WHAT YOU WILL DO >>
Each line below must be printed again exactly.

───── GIVEN ENTRIES ─────

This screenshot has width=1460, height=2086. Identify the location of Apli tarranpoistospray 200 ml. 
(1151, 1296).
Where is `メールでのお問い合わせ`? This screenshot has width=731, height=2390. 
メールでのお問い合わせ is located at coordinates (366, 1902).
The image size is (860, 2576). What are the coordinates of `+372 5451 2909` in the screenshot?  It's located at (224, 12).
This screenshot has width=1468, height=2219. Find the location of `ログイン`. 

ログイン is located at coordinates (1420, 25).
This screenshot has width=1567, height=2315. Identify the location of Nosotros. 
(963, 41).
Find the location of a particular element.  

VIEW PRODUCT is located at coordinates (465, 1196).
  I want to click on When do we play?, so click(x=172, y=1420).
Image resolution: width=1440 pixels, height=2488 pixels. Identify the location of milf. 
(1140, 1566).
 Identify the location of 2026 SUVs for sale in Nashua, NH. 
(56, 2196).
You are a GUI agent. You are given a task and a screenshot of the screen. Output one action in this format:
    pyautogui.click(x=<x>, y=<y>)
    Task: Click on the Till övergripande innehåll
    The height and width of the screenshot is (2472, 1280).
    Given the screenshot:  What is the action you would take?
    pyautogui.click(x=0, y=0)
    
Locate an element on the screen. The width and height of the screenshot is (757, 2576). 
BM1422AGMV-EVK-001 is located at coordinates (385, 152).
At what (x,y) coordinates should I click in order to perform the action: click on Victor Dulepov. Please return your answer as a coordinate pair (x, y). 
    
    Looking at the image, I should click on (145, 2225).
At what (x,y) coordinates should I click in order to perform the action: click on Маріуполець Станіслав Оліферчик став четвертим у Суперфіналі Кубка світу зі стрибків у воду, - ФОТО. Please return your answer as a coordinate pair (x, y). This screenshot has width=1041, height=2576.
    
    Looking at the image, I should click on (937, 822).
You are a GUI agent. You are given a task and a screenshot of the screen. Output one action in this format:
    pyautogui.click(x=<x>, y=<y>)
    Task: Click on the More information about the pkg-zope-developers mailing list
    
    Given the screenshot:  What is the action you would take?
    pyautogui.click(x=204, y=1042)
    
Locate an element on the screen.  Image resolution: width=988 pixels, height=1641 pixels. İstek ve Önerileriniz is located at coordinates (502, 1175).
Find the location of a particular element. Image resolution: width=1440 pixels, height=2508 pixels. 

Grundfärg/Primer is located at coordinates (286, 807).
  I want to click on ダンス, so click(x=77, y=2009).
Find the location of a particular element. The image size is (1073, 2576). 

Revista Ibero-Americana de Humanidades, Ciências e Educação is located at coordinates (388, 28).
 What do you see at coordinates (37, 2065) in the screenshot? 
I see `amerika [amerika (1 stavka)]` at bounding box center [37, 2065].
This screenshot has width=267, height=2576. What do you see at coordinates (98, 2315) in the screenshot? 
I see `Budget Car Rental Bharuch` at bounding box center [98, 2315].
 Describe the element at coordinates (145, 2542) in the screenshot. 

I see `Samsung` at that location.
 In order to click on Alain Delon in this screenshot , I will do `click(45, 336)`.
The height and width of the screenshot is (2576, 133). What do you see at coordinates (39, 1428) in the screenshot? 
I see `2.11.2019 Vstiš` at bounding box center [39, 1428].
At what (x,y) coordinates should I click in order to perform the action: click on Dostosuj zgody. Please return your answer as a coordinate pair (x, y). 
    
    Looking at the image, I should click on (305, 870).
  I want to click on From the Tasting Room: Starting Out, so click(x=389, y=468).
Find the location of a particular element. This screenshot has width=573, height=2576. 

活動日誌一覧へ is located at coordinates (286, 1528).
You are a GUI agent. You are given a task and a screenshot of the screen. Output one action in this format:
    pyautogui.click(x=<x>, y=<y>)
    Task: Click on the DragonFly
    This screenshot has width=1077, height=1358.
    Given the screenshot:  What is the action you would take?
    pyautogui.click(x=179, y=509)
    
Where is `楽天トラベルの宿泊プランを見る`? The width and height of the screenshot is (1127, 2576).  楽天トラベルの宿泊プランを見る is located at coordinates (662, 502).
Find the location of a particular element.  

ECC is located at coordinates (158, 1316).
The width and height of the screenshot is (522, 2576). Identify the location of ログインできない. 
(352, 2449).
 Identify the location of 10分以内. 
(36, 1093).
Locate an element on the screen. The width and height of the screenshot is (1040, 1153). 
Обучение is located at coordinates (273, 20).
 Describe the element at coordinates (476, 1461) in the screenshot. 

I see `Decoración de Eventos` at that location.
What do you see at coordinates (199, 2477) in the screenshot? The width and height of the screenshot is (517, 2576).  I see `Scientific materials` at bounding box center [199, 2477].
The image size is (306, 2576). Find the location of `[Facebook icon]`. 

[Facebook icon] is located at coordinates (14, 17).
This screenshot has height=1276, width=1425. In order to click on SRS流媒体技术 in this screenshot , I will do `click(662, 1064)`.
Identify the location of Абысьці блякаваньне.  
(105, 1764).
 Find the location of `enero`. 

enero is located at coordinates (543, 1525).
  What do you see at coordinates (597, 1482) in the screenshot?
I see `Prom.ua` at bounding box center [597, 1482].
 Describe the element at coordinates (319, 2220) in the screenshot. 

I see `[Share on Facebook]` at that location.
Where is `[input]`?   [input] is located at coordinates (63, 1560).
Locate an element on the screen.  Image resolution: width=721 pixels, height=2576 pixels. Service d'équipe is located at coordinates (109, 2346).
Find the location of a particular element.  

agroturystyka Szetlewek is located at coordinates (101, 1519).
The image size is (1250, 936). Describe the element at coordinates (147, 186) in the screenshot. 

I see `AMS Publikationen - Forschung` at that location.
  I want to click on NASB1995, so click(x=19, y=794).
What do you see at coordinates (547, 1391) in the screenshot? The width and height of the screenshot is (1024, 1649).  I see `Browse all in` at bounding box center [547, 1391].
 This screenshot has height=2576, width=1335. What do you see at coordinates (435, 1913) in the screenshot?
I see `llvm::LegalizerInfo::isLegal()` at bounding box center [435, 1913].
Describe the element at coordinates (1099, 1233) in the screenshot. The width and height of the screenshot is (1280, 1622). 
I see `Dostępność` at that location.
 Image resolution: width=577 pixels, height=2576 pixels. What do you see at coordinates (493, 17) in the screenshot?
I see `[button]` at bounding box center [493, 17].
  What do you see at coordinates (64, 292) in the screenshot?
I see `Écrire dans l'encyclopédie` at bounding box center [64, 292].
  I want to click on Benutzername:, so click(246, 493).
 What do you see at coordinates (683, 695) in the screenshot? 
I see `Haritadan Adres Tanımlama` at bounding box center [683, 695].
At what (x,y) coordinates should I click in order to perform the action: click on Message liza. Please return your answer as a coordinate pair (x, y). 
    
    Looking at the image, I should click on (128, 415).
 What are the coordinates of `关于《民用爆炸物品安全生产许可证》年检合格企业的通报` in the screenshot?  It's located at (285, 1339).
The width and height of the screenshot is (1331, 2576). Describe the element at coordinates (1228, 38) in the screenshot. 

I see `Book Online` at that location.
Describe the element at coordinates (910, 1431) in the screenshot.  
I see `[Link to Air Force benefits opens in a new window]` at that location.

─────

TASK SOLUTION >>
This screenshot has width=1460, height=2086. Identify the location of Apli tarranpoistospray 200 ml. 
(1151, 1296).
Where is `メールでのお問い合わせ`? This screenshot has width=731, height=2390. 
メールでのお問い合わせ is located at coordinates (366, 1902).
The image size is (860, 2576). What are the coordinates of `+372 5451 2909` in the screenshot?  It's located at (224, 12).
This screenshot has width=1468, height=2219. Find the location of `ログイン`. 

ログイン is located at coordinates (1420, 25).
This screenshot has width=1567, height=2315. Identify the location of Nosotros. 
(963, 41).
Find the location of a particular element.  

VIEW PRODUCT is located at coordinates (465, 1196).
  I want to click on When do we play?, so click(x=172, y=1420).
Image resolution: width=1440 pixels, height=2488 pixels. Identify the location of milf. 
(1140, 1566).
 Identify the location of 2026 SUVs for sale in Nashua, NH. 
(56, 2196).
You are a GUI agent. You are given a task and a screenshot of the screen. Output one action in this format:
    pyautogui.click(x=<x>, y=<y>)
    Task: Click on the Till övergripande innehåll
    The height and width of the screenshot is (2472, 1280).
    Given the screenshot:  What is the action you would take?
    pyautogui.click(x=0, y=0)
    
Locate an element on the screen. The width and height of the screenshot is (757, 2576). 
BM1422AGMV-EVK-001 is located at coordinates (385, 152).
At what (x,y) coordinates should I click in order to perform the action: click on Victor Dulepov. Please return your answer as a coordinate pair (x, y). 
    
    Looking at the image, I should click on (145, 2225).
At what (x,y) coordinates should I click in order to perform the action: click on Маріуполець Станіслав Оліферчик став четвертим у Суперфіналі Кубка світу зі стрибків у воду, - ФОТО. Please return your answer as a coordinate pair (x, y). This screenshot has width=1041, height=2576.
    
    Looking at the image, I should click on (937, 822).
You are a GUI agent. You are given a task and a screenshot of the screen. Output one action in this format:
    pyautogui.click(x=<x>, y=<y>)
    Task: Click on the More information about the pkg-zope-developers mailing list
    
    Given the screenshot:  What is the action you would take?
    pyautogui.click(x=204, y=1042)
    
Locate an element on the screen.  Image resolution: width=988 pixels, height=1641 pixels. İstek ve Önerileriniz is located at coordinates (502, 1175).
Find the location of a particular element. Image resolution: width=1440 pixels, height=2508 pixels. 

Grundfärg/Primer is located at coordinates (286, 807).
  I want to click on ダンス, so click(x=77, y=2009).
Find the location of a particular element. The image size is (1073, 2576). 

Revista Ibero-Americana de Humanidades, Ciências e Educação is located at coordinates (388, 28).
 What do you see at coordinates (37, 2065) in the screenshot? 
I see `amerika [amerika (1 stavka)]` at bounding box center [37, 2065].
This screenshot has width=267, height=2576. What do you see at coordinates (98, 2315) in the screenshot? 
I see `Budget Car Rental Bharuch` at bounding box center [98, 2315].
 Describe the element at coordinates (145, 2542) in the screenshot. 

I see `Samsung` at that location.
 In order to click on Alain Delon in this screenshot , I will do `click(45, 336)`.
The height and width of the screenshot is (2576, 133). What do you see at coordinates (39, 1428) in the screenshot? 
I see `2.11.2019 Vstiš` at bounding box center [39, 1428].
At what (x,y) coordinates should I click in order to perform the action: click on Dostosuj zgody. Please return your answer as a coordinate pair (x, y). 
    
    Looking at the image, I should click on (305, 870).
  I want to click on From the Tasting Room: Starting Out, so click(x=389, y=468).
Find the location of a particular element. This screenshot has width=573, height=2576. 

活動日誌一覧へ is located at coordinates (286, 1528).
You are a GUI agent. You are given a task and a screenshot of the screen. Output one action in this format:
    pyautogui.click(x=<x>, y=<y>)
    Task: Click on the DragonFly
    This screenshot has width=1077, height=1358.
    Given the screenshot:  What is the action you would take?
    pyautogui.click(x=179, y=509)
    
Where is `楽天トラベルの宿泊プランを見る`? The width and height of the screenshot is (1127, 2576).  楽天トラベルの宿泊プランを見る is located at coordinates (662, 502).
Find the location of a particular element.  

ECC is located at coordinates (158, 1316).
The width and height of the screenshot is (522, 2576). Identify the location of ログインできない. 
(352, 2449).
 Identify the location of 10分以内. 
(36, 1093).
Locate an element on the screen. The width and height of the screenshot is (1040, 1153). 
Обучение is located at coordinates (273, 20).
 Describe the element at coordinates (476, 1461) in the screenshot. 

I see `Decoración de Eventos` at that location.
What do you see at coordinates (199, 2477) in the screenshot? The width and height of the screenshot is (517, 2576).  I see `Scientific materials` at bounding box center [199, 2477].
The image size is (306, 2576). Find the location of `[Facebook icon]`. 

[Facebook icon] is located at coordinates (14, 17).
This screenshot has height=1276, width=1425. In order to click on SRS流媒体技术 in this screenshot , I will do `click(662, 1064)`.
Identify the location of Абысьці блякаваньне.  
(105, 1764).
 Find the location of `enero`. 

enero is located at coordinates (543, 1525).
  What do you see at coordinates (597, 1482) in the screenshot?
I see `Prom.ua` at bounding box center [597, 1482].
 Describe the element at coordinates (319, 2220) in the screenshot. 

I see `[Share on Facebook]` at that location.
Where is `[input]`?   [input] is located at coordinates (63, 1560).
Locate an element on the screen.  Image resolution: width=721 pixels, height=2576 pixels. Service d'équipe is located at coordinates (109, 2346).
Find the location of a particular element.  

agroturystyka Szetlewek is located at coordinates (101, 1519).
The image size is (1250, 936). Describe the element at coordinates (147, 186) in the screenshot. 

I see `AMS Publikationen - Forschung` at that location.
  I want to click on NASB1995, so click(x=19, y=794).
What do you see at coordinates (547, 1391) in the screenshot? The width and height of the screenshot is (1024, 1649).  I see `Browse all in` at bounding box center [547, 1391].
 This screenshot has height=2576, width=1335. What do you see at coordinates (435, 1913) in the screenshot?
I see `llvm::LegalizerInfo::isLegal()` at bounding box center [435, 1913].
Describe the element at coordinates (1099, 1233) in the screenshot. The width and height of the screenshot is (1280, 1622). 
I see `Dostępność` at that location.
 Image resolution: width=577 pixels, height=2576 pixels. What do you see at coordinates (493, 17) in the screenshot?
I see `[button]` at bounding box center [493, 17].
  What do you see at coordinates (64, 292) in the screenshot?
I see `Écrire dans l'encyclopédie` at bounding box center [64, 292].
  I want to click on Benutzername:, so click(246, 493).
 What do you see at coordinates (683, 695) in the screenshot? 
I see `Haritadan Adres Tanımlama` at bounding box center [683, 695].
At what (x,y) coordinates should I click in order to perform the action: click on Message liza. Please return your answer as a coordinate pair (x, y). 
    
    Looking at the image, I should click on (128, 415).
 What are the coordinates of `关于《民用爆炸物品安全生产许可证》年检合格企业的通报` in the screenshot?  It's located at (285, 1339).
The width and height of the screenshot is (1331, 2576). Describe the element at coordinates (1228, 38) in the screenshot. 

I see `Book Online` at that location.
Describe the element at coordinates (910, 1431) in the screenshot.  
I see `[Link to Air Force benefits opens in a new window]` at that location.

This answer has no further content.